Her acting annoyed the hell out of me. Who on earth has such mannerisms? I've known a few crazy cartoonish drama queens in my life, too. Her acting reminded me of how my friends and I used to "act" when we were teenagers.
Wow, all this bickering. Let me try to clear this up with a good analysis of two very different acting styles.
If anyone here wants a great comparison of old school theatrical acting (pretty much all before 1950 in movies) and modern method acting (what everyone is used to nowadays, more naturalistic acting) go watch A Streetcar Named Desire. Vivian Leigh and Marlon Brando will both completely knock your socks off, but for different reasons.
You MUST enjoy theater acting AND movie acting to appreciate both because essentially early movies were theater on the silver screen. Yes, they were. Believe it or not, there was acting before movies.
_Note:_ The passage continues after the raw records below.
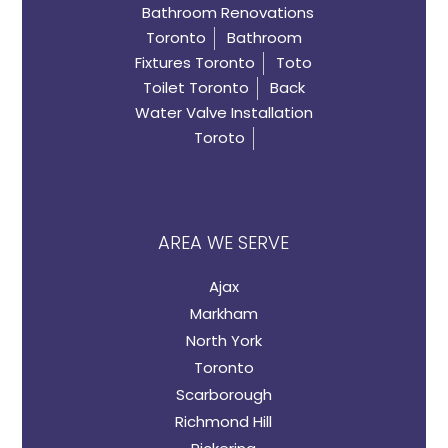
Bathroom Renovations
Toronto
Bathroom
Fixtures Toronto
Toto
Toilet Toronto
Back
Water Valve Installation
Toroto
AREA WE SERVE
Ajax
Markham
North York
Toronto
Scarborough
Richmond Hill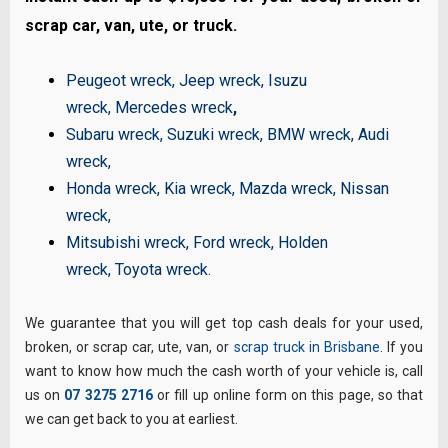
scrap car, van, ute, or truck.
Peugeot wreck
,
Jeep wreck
,
Isuzu
wreck
,
Mercedes wreck
,
Subaru wreck
,
Suzuki wreck
,
BMW wreck
,
Audi
wreck
,
Honda wreck
,
Kia wreck
,
Mazda wreck
,
Nissan
wreck
,
Mitsubishi wreck
,
Ford wreck
,
Holden
wreck
,
Toyota wreck
.
We guarantee that you will get top cash deals for your used,
broken, or scrap car, ute, van, or
scrap truck in Brisbane
. If you
want to know how much the cash worth of your vehicle is, call
us on
07 3275 2716
or fill up online form on this page, so that
we can get back to you at earliest.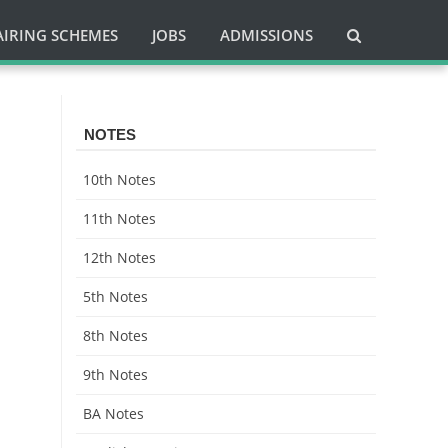
AIRING SCHEMES
JOBS
ADMISSIONS
NOTES
10th Notes
11th Notes
12th Notes
5th Notes
8th Notes
9th Notes
BA Notes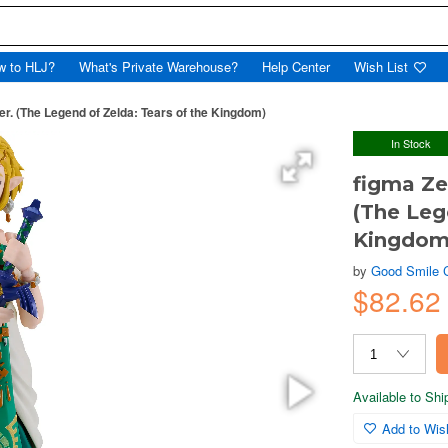
w to HLJ?
What's Private Warehouse?
Help Center
Wish List
er. (The Legend of Zelda: Tears of the Kingdom)
In Stock
figma Ze
(The Leg
Kingdom
by
Good Smile
$82.6
Available to Sh
Add to Wish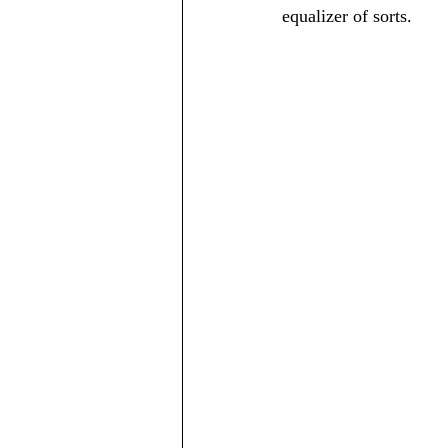
equalizer of sorts.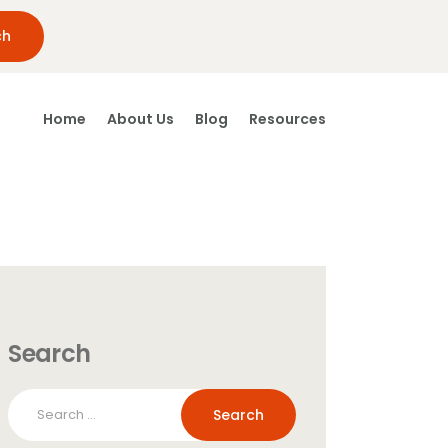
Home
About Us
Blog
Resources
Search
Search
for: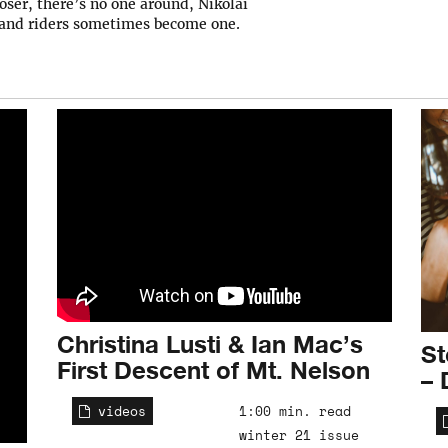
oser, there’s no one around, Nikolai
 and riders sometimes become one.
Christina Lusti & Ian Mac’s
St
First Descent of Mt. Nelson
– 
videos
1:00 min. read
winter 21 issue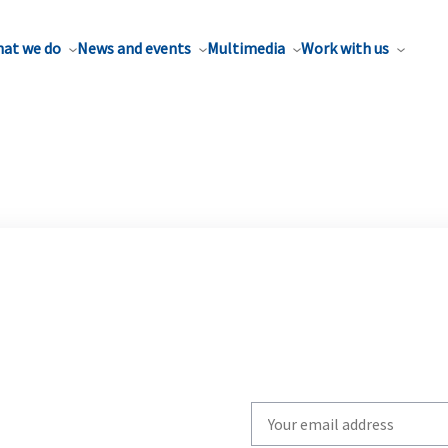
at we do
News and events
Multimedia
Work with us
Write
your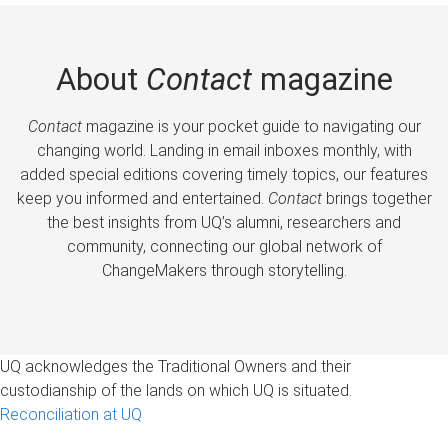
About
Contact
magazine
Contact
magazine is your pocket guide to navigating our
changing world. Landing in email inboxes monthly, with
added special editions covering timely topics, our features
keep you informed and entertained.
Contact
brings together
the best insights from UQ’s alumni, researchers and
community, connecting our global network of
ChangeMakers through storytelling.
UQ acknowledges the Traditional Owners and their
custodianship of the lands on which UQ is situated.
Reconciliation at UQ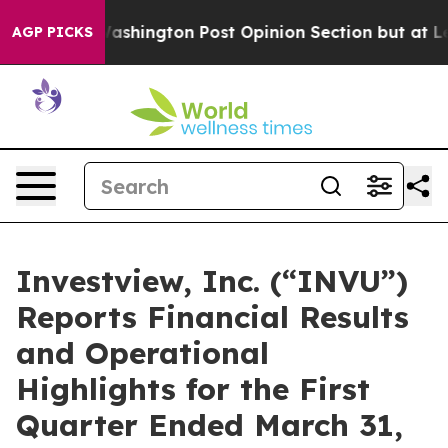
ngton Post Opinion Section but at Least he's out...
F
AGP PICKS
Investview, Inc. (“INVU”)
Reports Financial Results
and Operational
Highlights for the First
Quarter Ended March 31,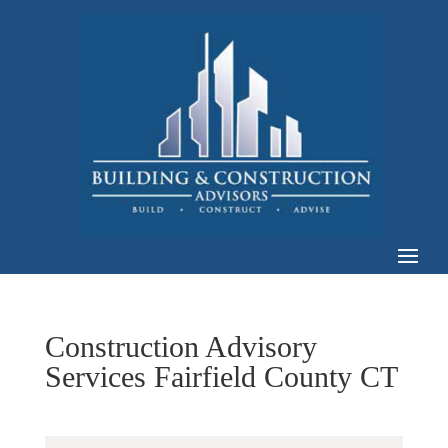
Construction Advisory
Services Fairfield County CT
These movies weren't overacted, they were acted just like they would have been on stage to convey meaning to an audience sometimes hundreds of feet away from you, and it's a very intricate and nuanced style just different from method acting.
All of her "cheap tricks" were, I guarantee you, memorized and perfectly timed for the movie before they shot it, and I guarantee you she put a lot of time into getting them right just like Vivian Leigh did for ASND.
I think her acting was brilliant, and really conveyed the desperation of a silent film star who had done so many movies and became so obsessed with them she became what the public wanted her to be: a melodromatic star who is constantly living in the past, the past of silent movies and obviously scripted gestures and expressions. Would she have been as memorable if she'd been subtlely depressed and melancholy with a closeup on her face showing her discontent? Hell no. Norma Desmond is an attention whore, and she let us know it.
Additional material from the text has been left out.